You are SO, SO right! This is especially true in any government job. I came here after many years in the private sector and tried to do the "above and beyond" sort of work I've always done. I came up with several innovations which save us a lot of time, which is very helpful with all the budget cuts we've suffered (30%). The reward for this is that I've got a lot of people who dislike me, not an extra dime of compensation and no hope of promotion this side of the grave. With motivation like that, I can see why most government workers seem to be useless drones. They're not really useless; it's an adaptation for survival in a bureaucracy. Whatever you do, don't stand out from the crowd. If you want to prosper, do exactly what you are told, no more, no less. If I do get laid off here (likely), I'm going back to where I worked most of my life, small companies in the private sector. There, if you don't have a PHB, you can actually be appreciated, and even compensated, instead of punished, for going above and beyond.
A company I worked at for nearly 9 years, had a wonderful review policy. Even if the employee was perfect on attendance, meeting goals, and had ZERO issues - the HR department required something on each review that the employee needed to "work" on.
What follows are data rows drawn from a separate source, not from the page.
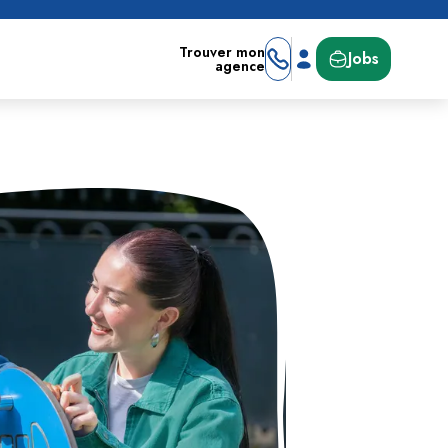
Trouver mon
Jobs
agence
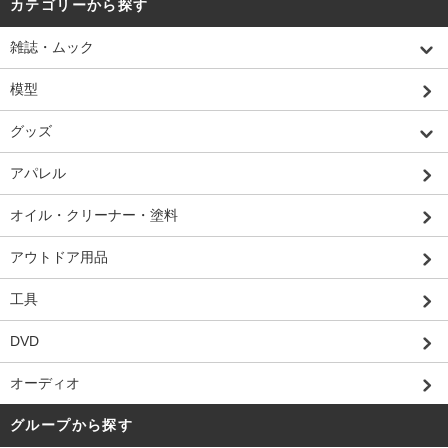
カテゴリーから探す
雑誌・ムック
模型
グッズ
アパレル
オイル・クリーナー・塗料
アウトドア用品
工具
DVD
オーディオ
グループから探す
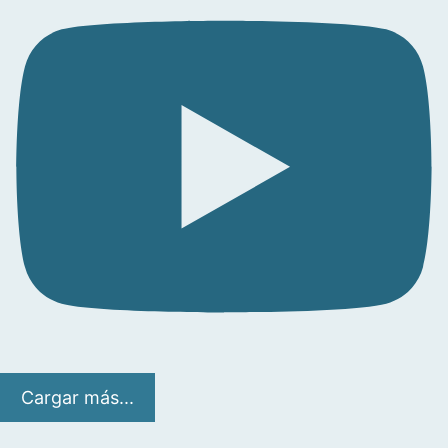
Cargar más...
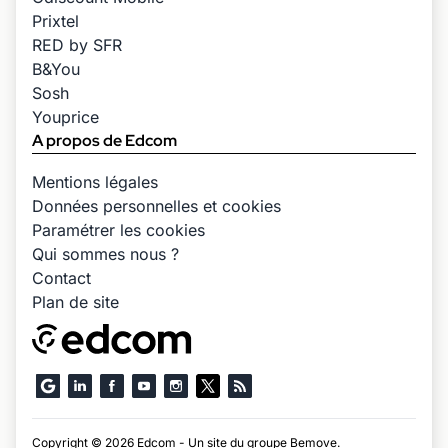
Prixtel
RED by SFR
B&You
Sosh
Youprice
A propos de Edcom
Mentions légales
Données personnelles et cookies
Paramétrer les cookies
Qui sommes nous ?
Contact
Plan de site
Copyright © 2026 Edcom - Un site du groupe
Bemove
.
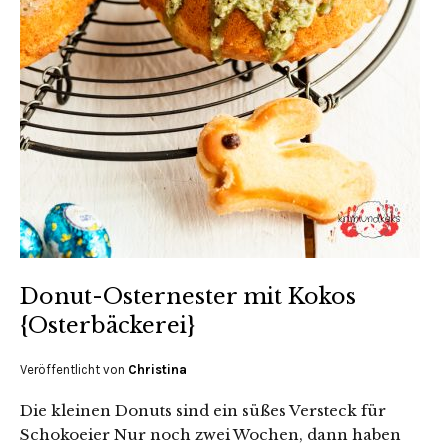
Donut-Osternester mit Kokos
{Osterbäckerei}
Veröffentlicht von
Christina
Die kleinen Donuts sind ein süßes Versteck für
Schokoeier Nur noch zwei Wochen, dann haben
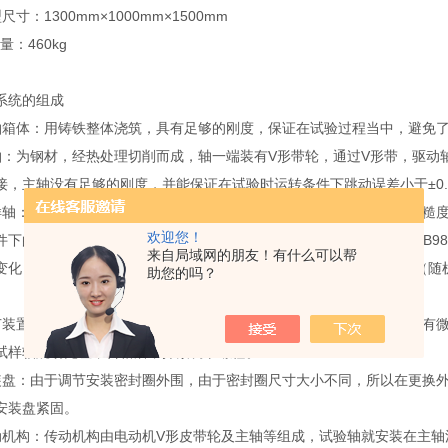
：1300mm×1000mm×1500mm
：460kg
统的组成
体：用铸铁整体浇筑，具有足够的刚度，保证在试验过程当中，避免了变
为钢材，经热处理切削而成，轴一端装有V形带轮，通过V形带，驱动轴以50
接，主轴没有足够的刚度，并能保证在试验时运转条件下跳动误差小于±0.
：用于模似装配密封圈的试验轴，经热处理，切削加工后其表面精糙度Ra值
欢迎您！
下的跳动误差＞±0.025mm。密封圈的内孔装于该轴外直径，依据GB98
来自局域网的朋友！有什么可以帮
变化，试验前应按不同规格尺寸的密封圈，配装同规格尺寸的旋转轴（随
助您的吗？
置：用于试样轴与主轴的跳动量的调节。调节时将四根调节螺栓放有微
试样轴跳动允差，合格后，拧紧调节螺栓。
：由于调节安装密封圈外围，由于密封圈尺寸大小不同，所以在更换外
安装盘紧固。
构：传动机构由电动机V形皮带轮及主轴等组成，试验轴就安装在主轴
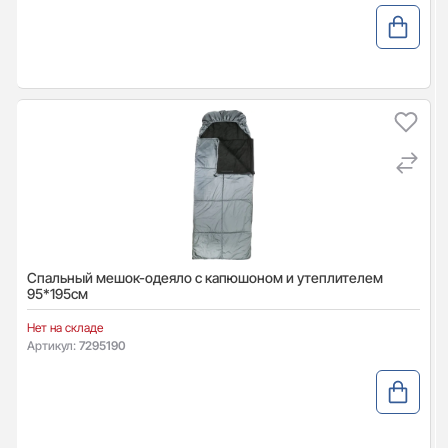
Спальный мешок-одеяло с капюшоном и утеплителем
95*195см
Нет на складе
Артикул:
7295190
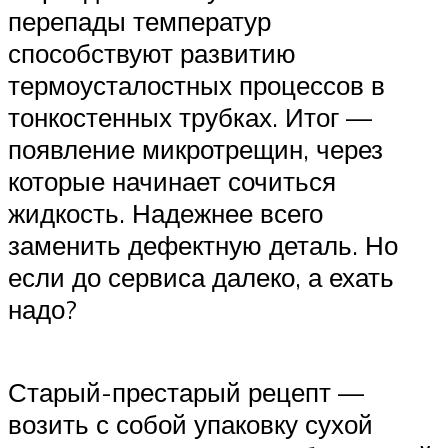
перепады температур
способствуют развитию
термоусталостных процессов в
тонкостенных трубках. Итог —
появление микротрещин, через
которые начинает сочиться
жидкость. Надежнее всего
заменить дефектную деталь. Но
если до сервиса далеко, а ехать
надо?
Старый-престарый рецепт —
возить с собой упаковку сухой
Relating to other employees, penmanship(yes they dinged someone for that once), showing up TOO early to work, etc. Every reason was obviously false or "worked" to twist a "good" into something "bad".
Management would never admit the policy, but talking with other employees made the policy obvious. We always wondered just what management reviews looked like - "shows difficulty in turning desk chairs counter-clockwise while sitting in them", "refuses to learn how to properly operate the copier", "has difficulty activating his PC every morning before 10 am", etc.
Our company requires employees to perform a self-review and then all managers evaluate them together to decide on a final grade.
I am not attached to my position and thus wrote "I borrowed a page from Six Sigma ad calculated my diligent, extraordinary work on project XYZ has saved the company 12 million dollars" followed by some gibberrish calculations. I expected someone from HR suggesting I should take some soft skill training but to my surprise, I was given a 6.8% raise.
I will write the work on my next project saved the human race from extinction on my next review and see if that gives me an even bigger raise.
My response to this one is to look for another job, if the company realizes they will pay out and ask if you're happy where the response is that you feel the company does not take you seriously enough.